**Records:**
Content starts
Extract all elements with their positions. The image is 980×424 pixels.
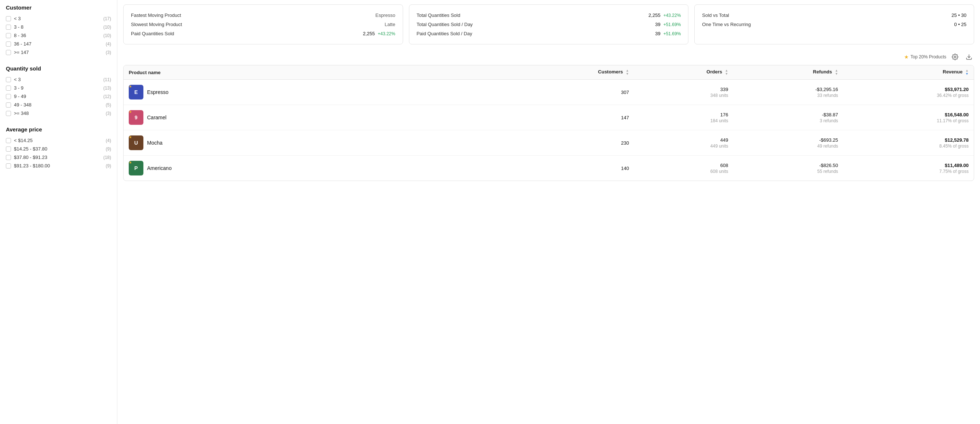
product-name-espresso: Espresso	[147, 89, 169, 95]
paid-qty-badge: +43.22%	[378, 31, 395, 36]
customers-americano: 140	[506, 156, 634, 181]
filter-checkbox-customer-2[interactable]	[6, 33, 11, 38]
product-name-americano: Americano	[147, 165, 172, 171]
orders-mocha: 449449 units	[634, 130, 733, 156]
col-revenue[interactable]: Revenue ▲▼	[843, 65, 974, 80]
customers-mocha: 230	[506, 130, 634, 156]
slowest-moving-label: Slowest Moving Product	[131, 22, 182, 27]
filter-count-quantity_sold-3: (5)	[106, 102, 111, 108]
total-qty-row: Total Quantities Sold 2,255 +43.22%	[417, 11, 681, 20]
product-image-mocha: ★U	[129, 135, 143, 150]
stats-card-quantities: Total Quantities Sold 2,255 +43.22% Tota…	[409, 5, 689, 45]
filter-label-quantity_sold-2: 9 - 49	[14, 94, 26, 99]
filter-checkbox-average_price-2[interactable]	[6, 155, 11, 160]
list-item: 49 - 348(5)	[6, 100, 111, 109]
fastest-moving-row: Fastest Moving Product Espresso	[131, 11, 395, 20]
filter-count-customer-3: (4)	[106, 41, 111, 46]
product-name-mocha: Mocha	[147, 140, 162, 146]
filter-label-quantity_sold-1: 3 - 9	[14, 85, 24, 91]
orders-sort-icon: ▲▼	[725, 69, 729, 76]
stats-row: Fastest Moving Product Espresso Slowest …	[123, 5, 974, 45]
total-qty-day-row: Total Quantities Sold / Day 39 +51.69%	[417, 20, 681, 29]
product-cell-espresso: ★EEspresso	[124, 80, 506, 105]
col-product-name[interactable]: Product name	[124, 65, 506, 80]
filter-checkbox-average_price-3[interactable]	[6, 163, 11, 169]
col-refunds[interactable]: Refunds ▲▼	[733, 65, 843, 80]
list-item: < 3(11)	[6, 75, 111, 84]
paid-qty-day-badge: +51.69%	[663, 31, 681, 36]
svg-point-0	[955, 56, 956, 58]
settings-button[interactable]	[950, 52, 960, 62]
col-orders[interactable]: Orders ▲▼	[634, 65, 733, 80]
filter-checkbox-quantity_sold-3[interactable]	[6, 102, 11, 108]
filter-count-quantity_sold-0: (11)	[103, 77, 111, 82]
total-qty-label: Total Quantities Sold	[417, 13, 460, 18]
filter-label-average_price-1: $14.25 - $37.80	[14, 146, 47, 151]
customers-caramel: 147	[506, 105, 634, 130]
stats-card-sold-vs: Sold vs Total 25 • 30 One Time vs Recurr…	[694, 5, 974, 45]
refunds-mocha: -$693.2549 refunds	[733, 130, 843, 156]
list-item: 3 - 8(10)	[6, 23, 111, 31]
filter-count-quantity_sold-1: (13)	[103, 86, 111, 91]
total-qty-value: 2,255	[648, 13, 660, 18]
filter-count-customer-2: (10)	[103, 33, 111, 38]
filter-label-quantity_sold-0: < 3	[14, 77, 21, 82]
filter-checkbox-customer-0[interactable]	[6, 16, 11, 21]
refunds-sort-icon: ▲▼	[835, 69, 838, 76]
filter-checkbox-quantity_sold-2[interactable]	[6, 94, 11, 99]
paid-qty-value: 2,255	[363, 31, 375, 36]
filter-checkbox-quantity_sold-4[interactable]	[6, 111, 11, 116]
filter-label-quantity_sold-4: >= 348	[14, 110, 29, 116]
filter-checkbox-customer-1[interactable]	[6, 25, 11, 30]
product-cell-mocha: ★UMocha	[124, 130, 506, 156]
orders-caramel: 176184 units	[634, 105, 733, 130]
filter-checkbox-customer-3[interactable]	[6, 41, 11, 46]
filter-label-average_price-2: $37.80 - $91.23	[14, 155, 47, 160]
star-icon: ★	[904, 54, 909, 60]
filter-count-quantity_sold-2: (12)	[103, 94, 111, 99]
orders-espresso: 339348 units	[634, 80, 733, 105]
refunds-americano: -$826.5055 refunds	[733, 156, 843, 181]
filter-count-average_price-2: (18)	[103, 155, 111, 160]
fastest-moving-value: Espresso	[375, 13, 395, 18]
filter-section-quantity_sold: Quantity sold< 3(11)3 - 9(13)9 - 49(12)4…	[6, 65, 111, 118]
filter-label-customer-2: 8 - 36	[14, 33, 26, 38]
list-item: < 3(17)	[6, 14, 111, 23]
sold-vs-total-label: Sold vs Total	[702, 13, 729, 18]
total-qty-day-badge: +51.69%	[663, 22, 681, 27]
product-name-caramel: Caramel	[147, 115, 167, 120]
one-time-vs-recurring-row: One Time vs Recurring 0 • 25	[702, 20, 966, 29]
table-row: ★UMocha230449449 units-$693.2549 refunds…	[124, 130, 974, 156]
total-qty-badge: +43.22%	[663, 13, 681, 18]
filter-checkbox-quantity_sold-1[interactable]	[6, 86, 11, 91]
filter-count-quantity_sold-4: (3)	[106, 111, 111, 116]
paid-qty-day-label: Paid Quantities Sold / Day	[417, 31, 473, 36]
col-customers[interactable]: Customers ▲▼	[506, 65, 634, 80]
filter-count-average_price-1: (9)	[106, 147, 111, 151]
product-image-americano: ★P	[129, 161, 143, 175]
filter-checkbox-quantity_sold-0[interactable]	[6, 77, 11, 82]
filter-checkbox-average_price-0[interactable]	[6, 138, 11, 143]
download-button[interactable]	[964, 52, 974, 62]
top20-label: Top 20% Products	[911, 54, 946, 59]
products-table: Product name Customers ▲▼ Orders ▲▼	[124, 65, 974, 181]
filter-checkbox-average_price-1[interactable]	[6, 147, 11, 151]
filter-label-average_price-3: $91.23 - $180.00	[14, 163, 50, 169]
filter-label-customer-1: 3 - 8	[14, 24, 24, 30]
product-image-letter: E	[134, 89, 138, 95]
product-image-letter: U	[134, 140, 138, 146]
table-row: ★PAmericano140608608 units-$826.5055 ref…	[124, 156, 974, 181]
customers-espresso: 307	[506, 80, 634, 105]
list-item: 3 - 9(13)	[6, 84, 111, 92]
one-time-vs-recurring-value: 0 • 25	[955, 22, 966, 27]
customers-sort-icon: ▲▼	[626, 69, 629, 76]
top-controls: ★ Top 20% Products	[123, 52, 974, 62]
fastest-moving-label: Fastest Moving Product	[131, 13, 181, 18]
top20-star-icon: ★	[129, 110, 132, 114]
refunds-caramel: -$38.873 refunds	[733, 105, 843, 130]
revenue-espresso: $53,971.2036.42% of gross	[843, 80, 974, 105]
filter-checkbox-customer-4[interactable]	[6, 50, 11, 55]
paid-qty-day-row: Paid Quantities Sold / Day 39 +51.69%	[417, 29, 681, 38]
total-qty-day-value: 39	[655, 22, 660, 27]
list-item: $37.80 - $91.23(18)	[6, 153, 111, 161]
Content ends
**The problem:** Output everything in the material exactly. Pictures stay out of it.

**The completed task:**
Extract all elements with their positions. The image is 980×424 pixels.
product-name-espresso: Espresso	[147, 89, 169, 95]
paid-qty-badge: +43.22%	[378, 31, 395, 36]
customers-americano: 140	[506, 156, 634, 181]
filter-checkbox-customer-2[interactable]	[6, 33, 11, 38]
product-name-americano: Americano	[147, 165, 172, 171]
orders-mocha: 449449 units	[634, 130, 733, 156]
col-revenue[interactable]: Revenue ▲▼	[843, 65, 974, 80]
customers-mocha: 230	[506, 130, 634, 156]
slowest-moving-label: Slowest Moving Product	[131, 22, 182, 27]
filter-count-quantity_sold-3: (5)	[106, 102, 111, 108]
total-qty-row: Total Quantities Sold 2,255 +43.22%	[417, 11, 681, 20]
product-image-mocha: ★U	[129, 135, 143, 150]
stats-card-quantities: Total Quantities Sold 2,255 +43.22% Tota…	[409, 5, 689, 45]
filter-label-quantity_sold-2: 9 - 49	[14, 94, 26, 99]
filter-checkbox-average_price-2[interactable]	[6, 155, 11, 160]
list-item: 49 - 348(5)	[6, 100, 111, 109]
fastest-moving-row: Fastest Moving Product Espresso	[131, 11, 395, 20]
filter-count-customer-3: (4)	[106, 41, 111, 46]
product-name-mocha: Mocha	[147, 140, 162, 146]
filter-label-quantity_sold-1: 3 - 9	[14, 85, 24, 91]
orders-sort-icon: ▲▼	[725, 69, 729, 76]
stats-row: Fastest Moving Product Espresso Slowest …	[123, 5, 974, 45]
total-qty-day-row: Total Quantities Sold / Day 39 +51.69%	[417, 20, 681, 29]
product-cell-espresso: ★EEspresso	[124, 80, 506, 105]
col-product-name[interactable]: Product name	[124, 65, 506, 80]
filter-checkbox-average_price-3[interactable]	[6, 163, 11, 169]
col-refunds[interactable]: Refunds ▲▼	[733, 65, 843, 80]
list-item: < 3(11)	[6, 75, 111, 84]
paid-qty-day-badge: +51.69%	[663, 31, 681, 36]
svg-point-0	[955, 56, 956, 58]
settings-button[interactable]	[950, 52, 960, 62]
col-orders[interactable]: Orders ▲▼	[634, 65, 733, 80]
filter-checkbox-quantity_sold-3[interactable]	[6, 102, 11, 108]
filter-count-quantity_sold-0: (11)	[103, 77, 111, 82]
total-qty-label: Total Quantities Sold	[417, 13, 460, 18]
filter-label-average_price-1: $14.25 - $37.80	[14, 146, 47, 151]
customers-caramel: 147	[506, 105, 634, 130]
stats-card-sold-vs: Sold vs Total 25 • 30 One Time vs Recurr…	[694, 5, 974, 45]
refunds-mocha: -$693.2549 refunds	[733, 130, 843, 156]
list-item: 3 - 8(10)	[6, 23, 111, 31]
filter-count-quantity_sold-1: (13)	[103, 86, 111, 91]
total-qty-value: 2,255	[648, 13, 660, 18]
filter-count-customer-2: (10)	[103, 33, 111, 38]
filter-label-quantity_sold-0: < 3	[14, 77, 21, 82]
filter-checkbox-customer-0[interactable]	[6, 16, 11, 21]
refunds-sort-icon: ▲▼	[835, 69, 838, 76]
filter-checkbox-quantity_sold-2[interactable]	[6, 94, 11, 99]
paid-qty-value: 2,255	[363, 31, 375, 36]
filter-checkbox-quantity_sold-4[interactable]	[6, 111, 11, 116]
filter-label-quantity_sold-4: >= 348	[14, 110, 29, 116]
filter-checkbox-customer-1[interactable]	[6, 25, 11, 30]
product-cell-mocha: ★UMocha	[124, 130, 506, 156]
orders-caramel: 176184 units	[634, 105, 733, 130]
filter-checkbox-customer-3[interactable]	[6, 41, 11, 46]
filter-label-average_price-2: $37.80 - $91.23	[14, 155, 47, 160]
star-icon: ★	[904, 54, 909, 60]
filter-count-quantity_sold-2: (12)	[103, 94, 111, 99]
orders-espresso: 339348 units	[634, 80, 733, 105]
refunds-americano: -$826.5055 refunds	[733, 156, 843, 181]
filter-count-average_price-2: (18)	[103, 155, 111, 160]
fastest-moving-value: Espresso	[375, 13, 395, 18]
filter-section-quantity_sold: Quantity sold< 3(11)3 - 9(13)9 - 49(12)4…	[6, 65, 111, 118]
filter-label-customer-2: 8 - 36	[14, 33, 26, 38]
list-item: < 3(17)	[6, 14, 111, 23]
sold-vs-total-label: Sold vs Total	[702, 13, 729, 18]
total-qty-day-badge: +51.69%	[663, 22, 681, 27]
product-name-caramel: Caramel	[147, 115, 167, 120]
one-time-vs-recurring-row: One Time vs Recurring 0 • 25	[702, 20, 966, 29]
table-row: ★UMocha230449449 units-$693.2549 refunds…	[124, 130, 974, 156]
total-qty-badge: +43.22%	[663, 13, 681, 18]
filter-checkbox-quantity_sold-1[interactable]	[6, 86, 11, 91]
filter-count-quantity_sold-4: (3)	[106, 111, 111, 116]
paid-qty-day-label: Paid Quantities Sold / Day	[417, 31, 473, 36]
col-customers[interactable]: Customers ▲▼	[506, 65, 634, 80]
filter-count-average_price-1: (9)	[106, 147, 111, 151]
product-image-americano: ★P	[129, 161, 143, 175]
filter-checkbox-quantity_sold-0[interactable]	[6, 77, 11, 82]
filter-checkbox-average_price-0[interactable]	[6, 138, 11, 143]
download-button[interactable]	[964, 52, 974, 62]
top20-label: Top 20% Products	[911, 54, 946, 59]
products-table: Product name Customers ▲▼ Orders ▲▼	[124, 65, 974, 181]
filter-checkbox-average_price-1[interactable]	[6, 147, 11, 151]
filter-label-average_price-3: $91.23 - $180.00	[14, 163, 50, 169]
filter-label-customer-1: 3 - 8	[14, 24, 24, 30]
product-image-letter: E	[134, 89, 138, 95]
product-image-letter: U	[134, 140, 138, 146]
table-row: ★PAmericano140608608 units-$826.5055 ref…	[124, 156, 974, 181]
customers-espresso: 307	[506, 80, 634, 105]
list-item: 3 - 9(13)	[6, 84, 111, 92]
one-time-vs-recurring-value: 0 • 25	[955, 22, 966, 27]
customers-sort-icon: ▲▼	[626, 69, 629, 76]
top-controls: ★ Top 20% Products	[123, 52, 974, 62]
fastest-moving-label: Fastest Moving Product	[131, 13, 181, 18]
top20-star-icon: ★	[129, 110, 132, 114]
refunds-caramel: -$38.873 refunds	[733, 105, 843, 130]
revenue-espresso: $53,971.2036.42% of gross	[843, 80, 974, 105]
filter-checkbox-customer-4[interactable]	[6, 50, 11, 55]
paid-qty-day-row: Paid Quantities Sold / Day 39 +51.69%	[417, 29, 681, 38]
total-qty-day-value: 39	[655, 22, 660, 27]
list-item: $37.80 - $91.23(18)	[6, 153, 111, 161]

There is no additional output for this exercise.